Hace ya tiempo que la generación de los ochenta viene a realizar sus propias películas, una generación que ya poco tendrá que ver con la herencia del cine clásico. Si en Europa la Nouvelle Vague ha terminado por ser considerada para muchos el cine clásico de nuestro presente, en América la cultura popular parece haber atribuido ese período clásico a las primeras y sorprendentes obras de los Spielberg, Scorsese, Lucas, Coppola y compañía.

Ahora el cine lo hacen aquellos niños que vieron E.T. en su estreno, los que se maravillaron con Indiana Jones o con Star Wars, los que concibieron Apocalypse Now como la mejor película de todos los tiempos o Taxi Driver como el mejor cine de autor posible. Ahora, la historia del cine la escriben ellos.

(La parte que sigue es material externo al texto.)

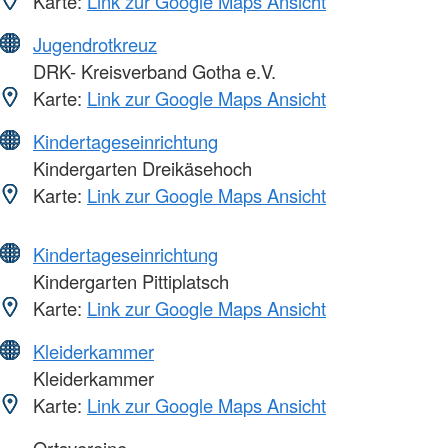
Karte:
Link zur Google Maps Ansicht
Jugendrotkreuz
DRK- Kreisverband Gotha e.V.
Karte:
Link zur Google Maps Ansicht
Kindertageseinrichtung
Kindergarten Dreikäsehoch
Karte:
Link zur Google Maps Ansicht
Kindertageseinrichtung
Kindergarten Pittiplatsch
Karte:
Link zur Google Maps Ansicht
Kleiderkammer
Kleiderkammer
Karte:
Link zur Google Maps Ansicht
Ortsvereine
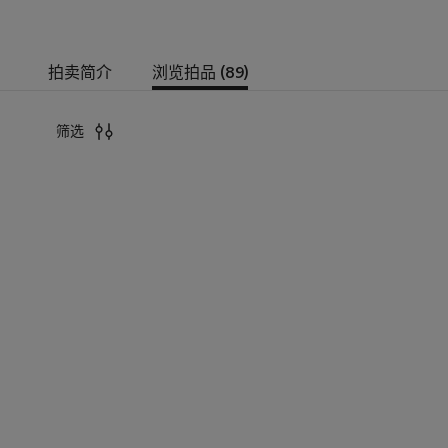
拍卖简介
浏览拍品 (89)
筛选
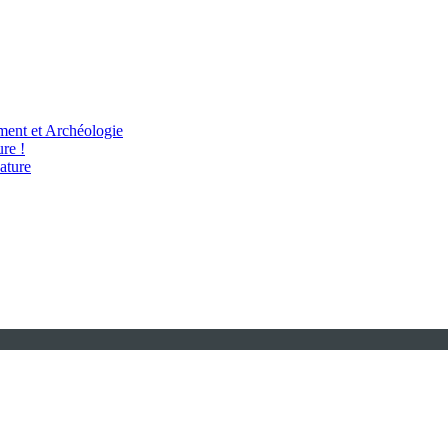
ent et Archéologie
re !
ature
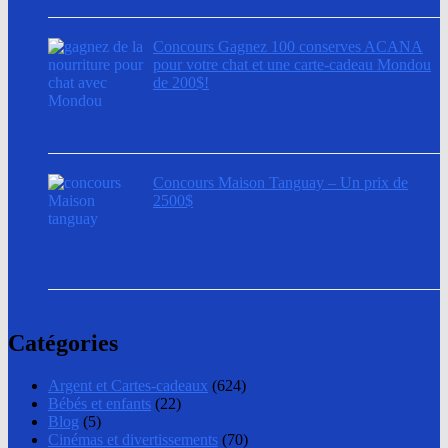
Concours Gagnez 100 conserves ACANA
pour votre chat et une carte-cadeau Mondou
de 200$!
Concours Maison Tanguay – Un prix de
2500$
Catégories
Argent et Cartes-cadeaux
(624)
Bébés et enfants
(22)
Blog
(5)
Cinémas et divertissements
(70)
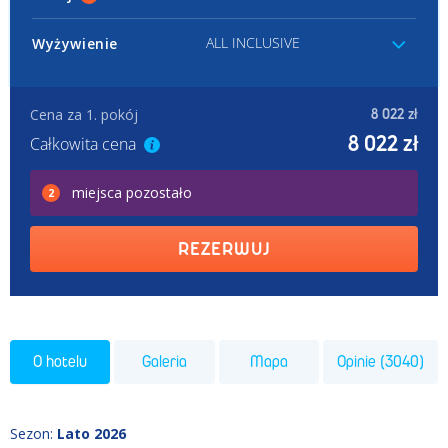
ALL INCLUSIVE
Wyżywienie
Cena za 1. pokój
8 022 zł
8 022 zł
Całkowita cena
miejsca
pozostało
2
REZERWUJ
O hotelu
Galeria
Mapa
Opinie (3040)
Sezon
:
Lato 2026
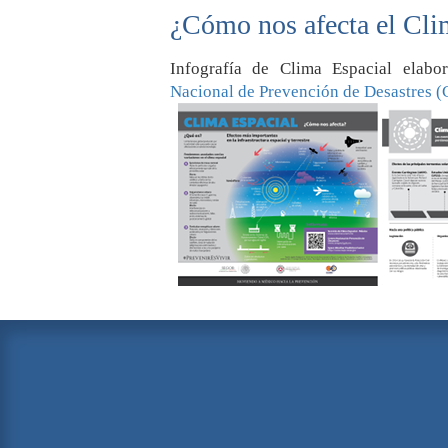
¿Cómo nos afecta el Cli
Infografía de Clima Espacial elab
Nacional de Prevención de Desastres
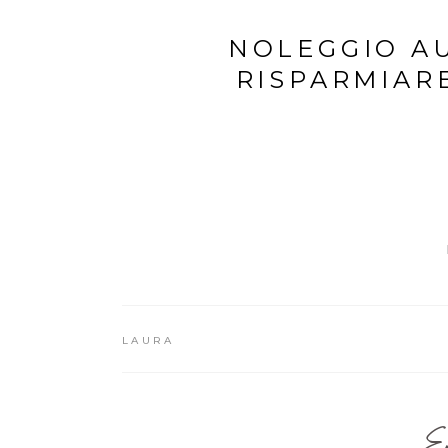
NOLEGGIO A
RISPARMIARE
LAURA
Em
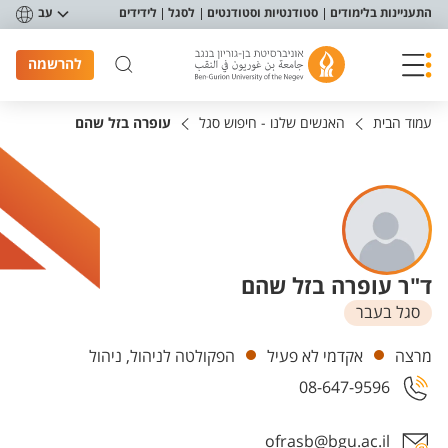
פריט נגישות
התעניינות בלימודים
סטודנטיות וסטודנטים
לסגל
לידידים
עב
להרשמה
עמוד הבית
האנשים שלנו - חיפוש סגל
עופרה בזל שהם
ד"ר עופרה בזל שהם
סגל בעבר
יחידות
מרצה
אקדמי לא פעיל
הפקולטה לניהול, ניהול
08-647-9596
ofrasb@bgu.ac.il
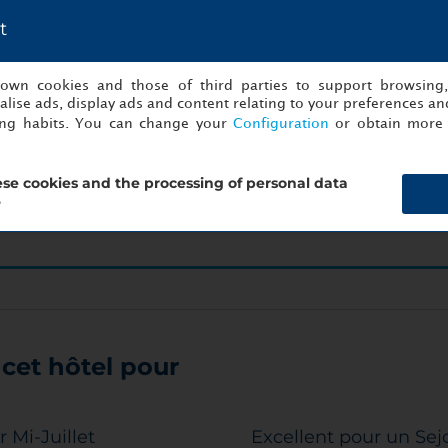
t
n'êtes qu'à un clic de votre prochain événement 
s own cookies and those of third parties to support browsing
lise ads, display ads and content relating to your preferences and
Commencez à préparer dès maintenant !
ing habits. You can change your
Configuration
or obtain more 
se cookies and the processing of personal data
s
Cará
?
cet hôtel pour
r Mi-Juillet
Excellent pour un Sej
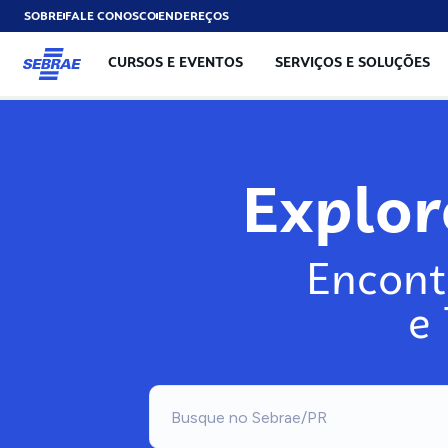
SOBRE
FALE CONOSCO
ENDEREÇOS
CURSOS E EVENTOS
SERVIÇOS E SOLUÇÕES
Exp
Encont
e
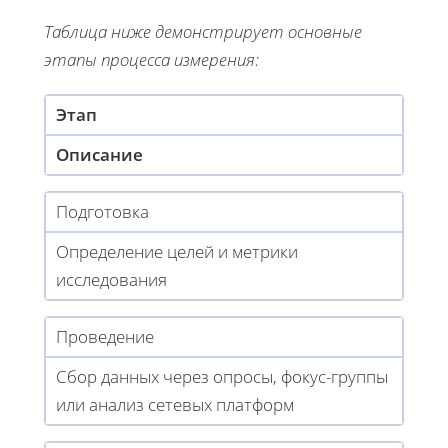
Таблица ниже демонстрирует основные
этапы процесса измерения:
Этап
Описание
Подготовка
Определение целей и метрики
исследования
Проведение
Сбор данных через опросы, фокус-группы
или анализ сетевых платформ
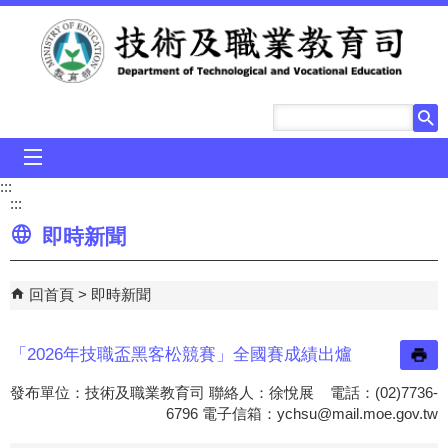
跳到主要內容區塊
mobile_menu
:::
:::
即時新聞
回首頁
即時新聞
「2026年技職盃黑客松競賽」全國賽成績出爐
發布單位：技術及職業教育司 聯絡人：徐悅展 電話：(02)7736-
6796 電子信箱：
ychsu@mail.moe.gov.tw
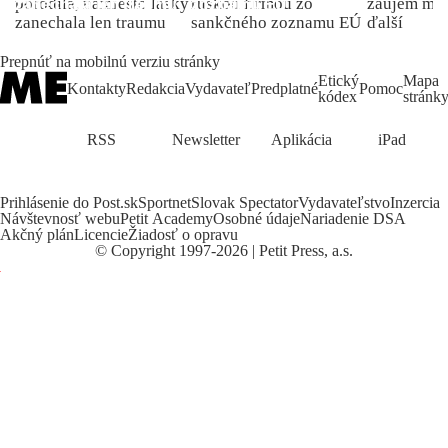
porodila, namiesto lásky
ruskou firmou zo
záujem môž
zanechala len traumu
sankčného zoznamu EÚ
ďalší
Prepnúť na mobilnú verziu stránky
Etický
Mapa
Kontakty
Redakcia
Vydavateľ
Predplatné
Pomoc
kódex
stránk
RSS
Newsletter
Aplikácia
iPad
Prihlásenie do Post.sk
Sportnet
Slovak Spectator
Vydavateľstvo
Inzercia
Návštevnosť webu
Petit Academy
Osobné údaje
Nariadenie DSA
Akčný plán
Licencie
Žiadosť o opravu
©
Copyright
1997-2026 | Petit Press, a.s.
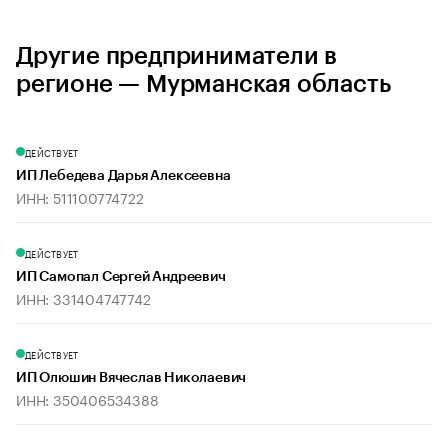
Другие предприниматели в
регионе — Мурманская область
ДЕЙСТВУЕТ
ИП Лебедева Дарья Алексеевна
ИНН: 511100774722
ДЕЙСТВУЕТ
ИП Самопал Сергей Андреевич
ИНН: 331404747742
ДЕЙСТВУЕТ
ИП Олюшин Вячеслав Николаевич
ИНН: 350406534388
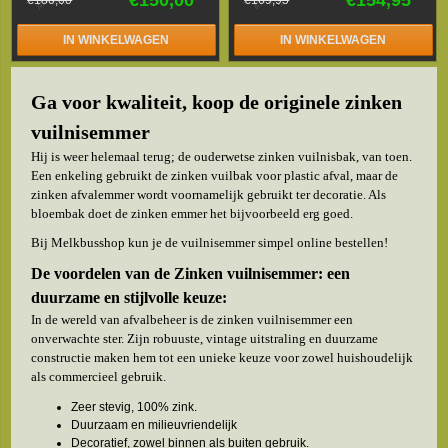
IN WINKELWAGEN
IN WINKELWAGEN
Ga voor kwaliteit, koop de originele zinken
vuilnisemmer
Hij is weer helemaal terug; de ouderwetse zinken vuilnisbak, van toen.
Een enkeling gebruikt de zinken vuilbak voor plastic afval, maar de
zinken afvalemmer wordt voornamelijk gebruikt ter decoratie. Als
bloembak doet de zinken emmer het bijvoorbeeld erg goed.
Bij Melkbusshop kun je de vuilnisemmer simpel online bestellen!
De voordelen van de Zinken vuilnisemmer: een
duurzame en stijlvolle keuze:
In de wereld van afvalbeheer is de zinken vuilnisemmer een
onverwachte ster. Zijn robuuste, vintage uitstraling en duurzame
constructie maken hem tot een unieke keuze voor zowel huishoudelijk
als commercieel gebruik.
Zeer stevig, 100% zink.
Duurzaam en milieuvriendelijk
Decoratief, zowel binnen als buiten gebruik.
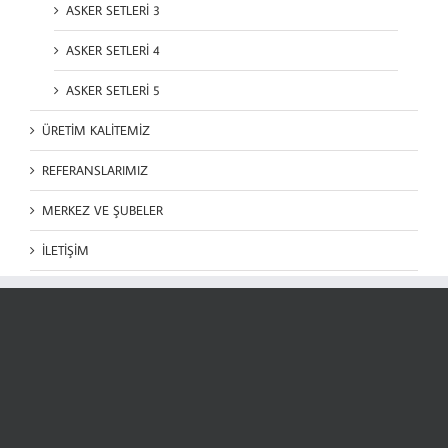
ASKER SETLERİ 3
ASKER SETLERİ 4
ASKER SETLERİ 5
ÜRETİM KALİTEMİZ
REFERANSLARIMIZ
MERKEZ VE ŞUBELER
İLETİŞİM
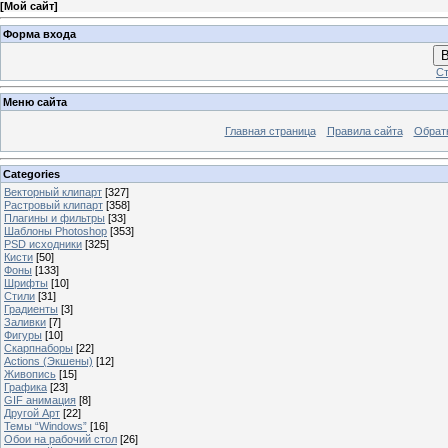
[
Мой сайт
]
Форма входа
В
Ст
Меню сайта
Главная страница
Правила сайта
Обрат
Categories
Векторный клипарт
[327]
Растровый клипарт
[358]
Плагины и фильтры
[33]
Шаблоны Photoshop
[353]
PSD исходники
[325]
Кисти
[50]
Фоны
[133]
Шрифты
[10]
Стили
[31]
Градиенты
[3]
Заливки
[7]
Фигуры
[10]
Скарпнаборы
[22]
Actions (Экшены)
[12]
Живопись
[15]
Графика
[23]
GIF анимация
[8]
Другой Арт
[22]
Темы “Windows”
[16]
Обои на рабочий стол
[26]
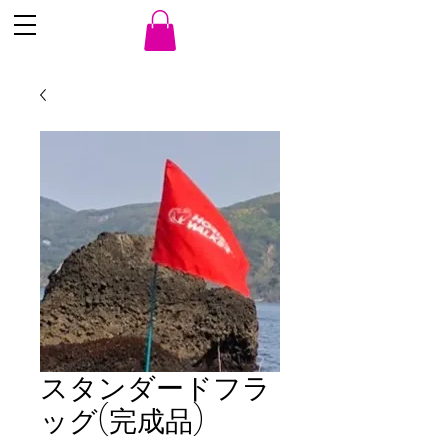
スタンダードフラ
ッグ(完成品)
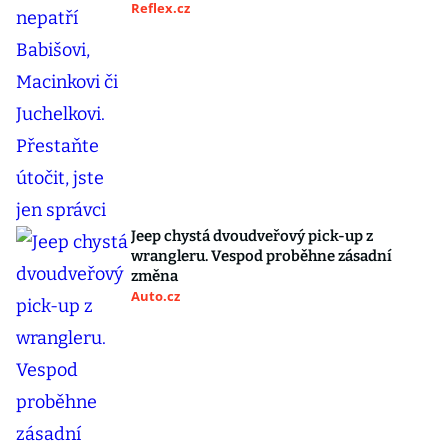
Reflex.cz
Jeep chystá dvoudveřový pick-up z
wrangleru. Vespod proběhne zásadní
změna
Auto.cz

Para muchos, por tanto, el cine sólo significará la posibilidad de recrear lo imaginado en la pantalla, de hacer tangibles mundos maravillosos, escenarios imposibles. El cine entendido como juego y nunca como un arte de la madurez. El cine entendido como ejercicio de nostalgia acerca de la irrecuperable primera experiencia frente a una gran pantalla.

En ese camino, el realizador medio ha olvidado que, detrás de ese juego, se esconde una audiencia dispuesta a sorprenderse, preparada para recibir el regalo de aquello que el director justamente denuncia que se ha perdido, y que se siente incapaz de ofrecer. O quizás es que, en su ensimismamiento, ni siquiera se ha planteado la posibilidad de dejar de lamentarse por una época del cine que ya no existe y tratar de revivirla a partir de una obra de calidad.

En Paul, ese olvido es lo que convierte toda la función en un malo pastiche de todos aquellos referentes que pretende homenajear. La vulgaridad de sus situaciones cómicas y la ausencia completa de originalidad o brillantez en su escritura, algo ya común en la comedia americana de los últimos tiempos, son sus características más apreciables.

Buena parte del elenco del Saturday Night Live vuelve a ponerse al servicio de un Greg Mottola que se aleja nuevamente de su mejor senda, la que intentó construir a partir de su Adventureland, y que aquí vuelve a reconducir hacia lo mediocre.

La excelencia de la animación por ordenador de su protagonista alienígena es quizás la única bomba de oxígeno de la película, pero apenas podrá competir con ese pequeño detalle en un mundo saturado de efectos especiales deslumbrantes.

Se equivocan los autores jóvenes al llorar de esta manera el cine que han perdido.  No se han dado cuenta aún de que es a ellos a quienes les toca reinventarlo. Cuando desistan de filmar esa continua alabanza a la adolescencia crónica de nuestros días disfrazada de falsa comedia y entiendan que las nuevas generaciones merecen crecer con aquello que ellos mismos sintieron, tal vez el cine aprenda a hablar un nuevo y apasionado lenguaje.